Search the records below for "live"; copy each line that has it.
SUPPLIED INFORMATION START
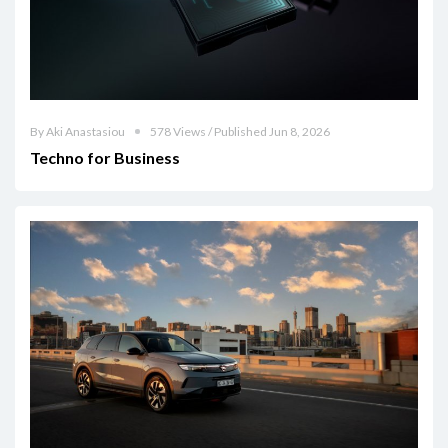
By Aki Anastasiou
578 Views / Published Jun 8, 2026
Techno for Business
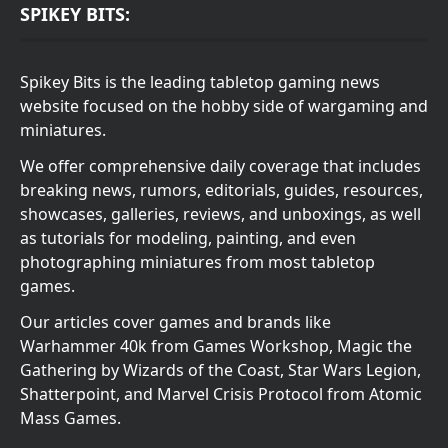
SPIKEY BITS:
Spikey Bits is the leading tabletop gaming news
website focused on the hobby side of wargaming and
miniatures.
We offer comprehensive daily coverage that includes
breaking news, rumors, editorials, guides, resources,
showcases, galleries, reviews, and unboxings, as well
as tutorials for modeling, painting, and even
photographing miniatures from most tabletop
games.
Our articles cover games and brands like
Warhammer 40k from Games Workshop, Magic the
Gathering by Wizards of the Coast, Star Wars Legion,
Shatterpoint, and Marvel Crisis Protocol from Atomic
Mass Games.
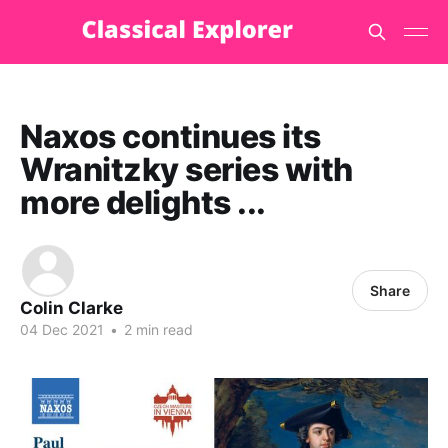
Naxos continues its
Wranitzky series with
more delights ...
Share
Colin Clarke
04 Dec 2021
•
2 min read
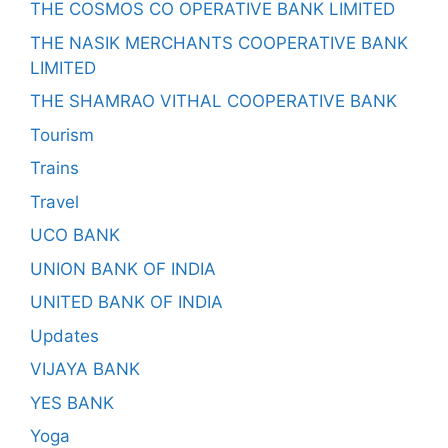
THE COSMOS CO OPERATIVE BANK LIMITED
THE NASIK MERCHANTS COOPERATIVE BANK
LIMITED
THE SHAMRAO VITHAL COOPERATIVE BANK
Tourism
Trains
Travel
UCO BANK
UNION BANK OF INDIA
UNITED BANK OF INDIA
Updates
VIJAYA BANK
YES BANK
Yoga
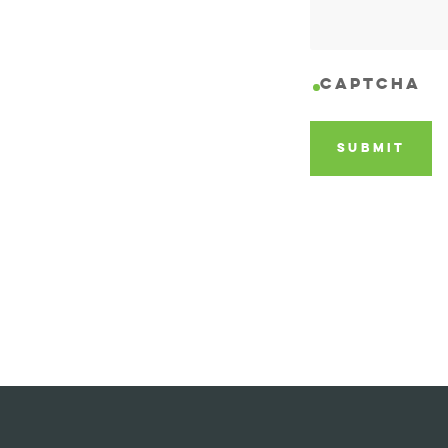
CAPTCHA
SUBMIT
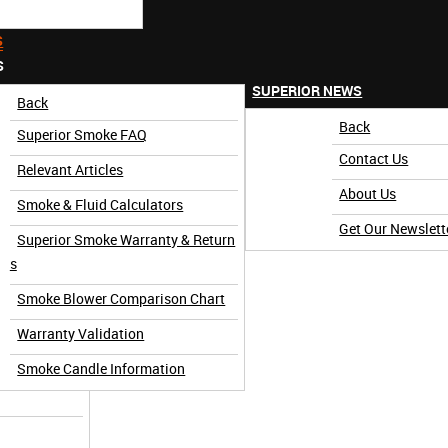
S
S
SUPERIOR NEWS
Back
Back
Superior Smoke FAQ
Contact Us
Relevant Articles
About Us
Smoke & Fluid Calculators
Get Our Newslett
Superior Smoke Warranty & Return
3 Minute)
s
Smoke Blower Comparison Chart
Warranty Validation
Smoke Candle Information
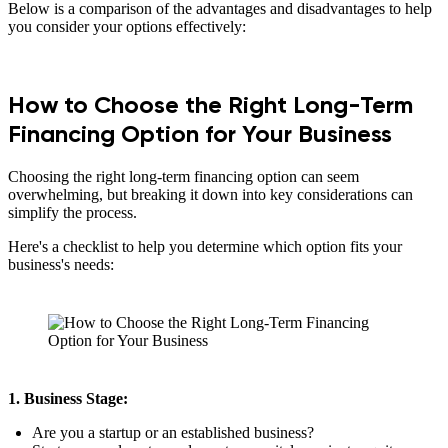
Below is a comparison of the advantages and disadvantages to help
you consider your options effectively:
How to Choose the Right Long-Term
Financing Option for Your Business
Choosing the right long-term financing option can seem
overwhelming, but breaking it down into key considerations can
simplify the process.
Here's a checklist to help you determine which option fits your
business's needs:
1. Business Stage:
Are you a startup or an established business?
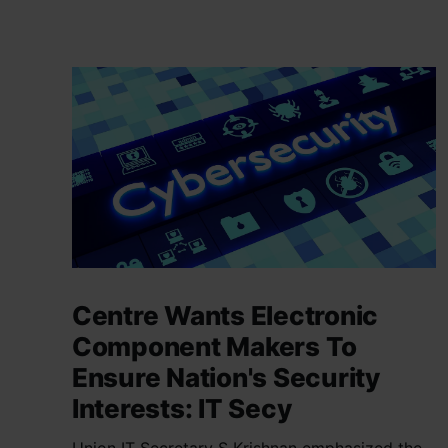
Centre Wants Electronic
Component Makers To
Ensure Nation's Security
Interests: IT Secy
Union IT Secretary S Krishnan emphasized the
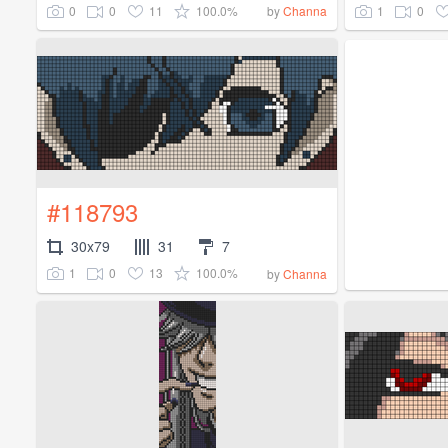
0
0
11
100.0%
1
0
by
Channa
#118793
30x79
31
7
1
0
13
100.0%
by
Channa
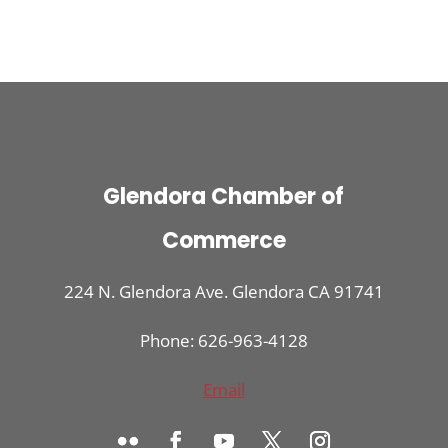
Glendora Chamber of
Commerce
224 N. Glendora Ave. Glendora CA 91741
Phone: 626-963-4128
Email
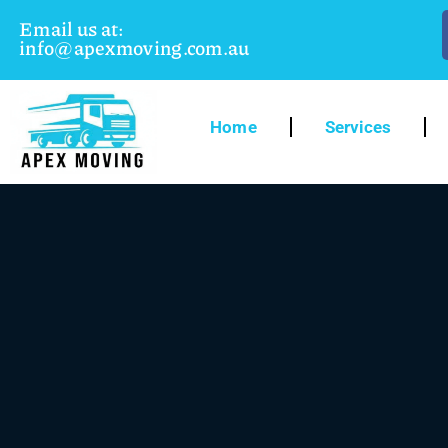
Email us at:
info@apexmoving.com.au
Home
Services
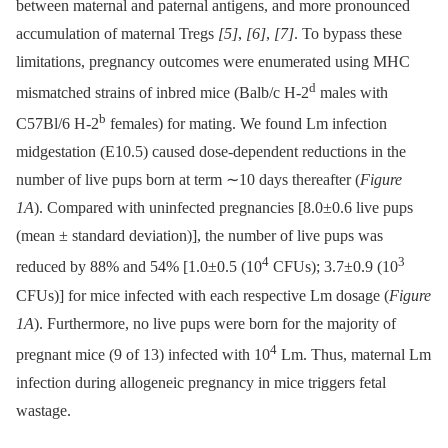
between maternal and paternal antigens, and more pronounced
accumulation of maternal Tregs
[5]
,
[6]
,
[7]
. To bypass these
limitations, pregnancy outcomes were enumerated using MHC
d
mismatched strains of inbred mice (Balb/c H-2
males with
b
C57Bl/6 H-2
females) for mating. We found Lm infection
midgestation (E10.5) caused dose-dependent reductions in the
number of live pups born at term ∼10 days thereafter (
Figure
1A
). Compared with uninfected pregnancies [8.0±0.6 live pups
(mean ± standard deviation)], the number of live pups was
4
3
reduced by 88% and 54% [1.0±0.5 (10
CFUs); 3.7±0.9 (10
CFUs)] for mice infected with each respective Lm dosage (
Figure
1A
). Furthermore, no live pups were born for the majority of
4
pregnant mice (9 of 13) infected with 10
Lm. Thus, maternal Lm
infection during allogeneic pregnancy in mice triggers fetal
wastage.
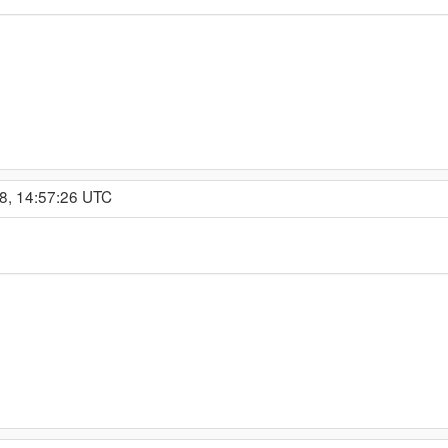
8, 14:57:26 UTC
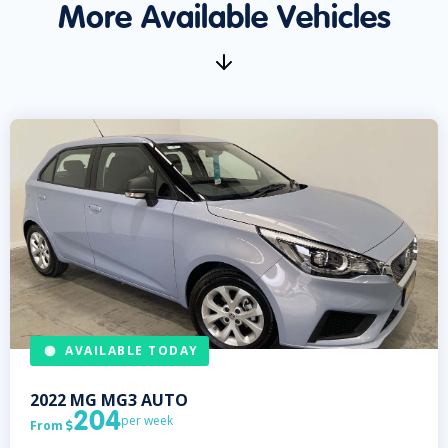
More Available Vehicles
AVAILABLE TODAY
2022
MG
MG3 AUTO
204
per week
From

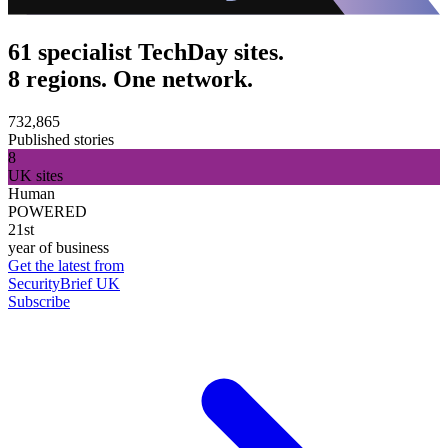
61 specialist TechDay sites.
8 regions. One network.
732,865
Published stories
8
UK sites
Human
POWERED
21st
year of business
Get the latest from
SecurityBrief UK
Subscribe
SUPPLIED INFORMATION END
# YOUR SOLUTION
number of live pups born at term ∼10 days thereafter (
). Compared with uninfected pregnancies [8.0±0.6 live pups
(mean ± standard deviation)], the number of live pups was
). Furthermore, no live pups were born for the majority of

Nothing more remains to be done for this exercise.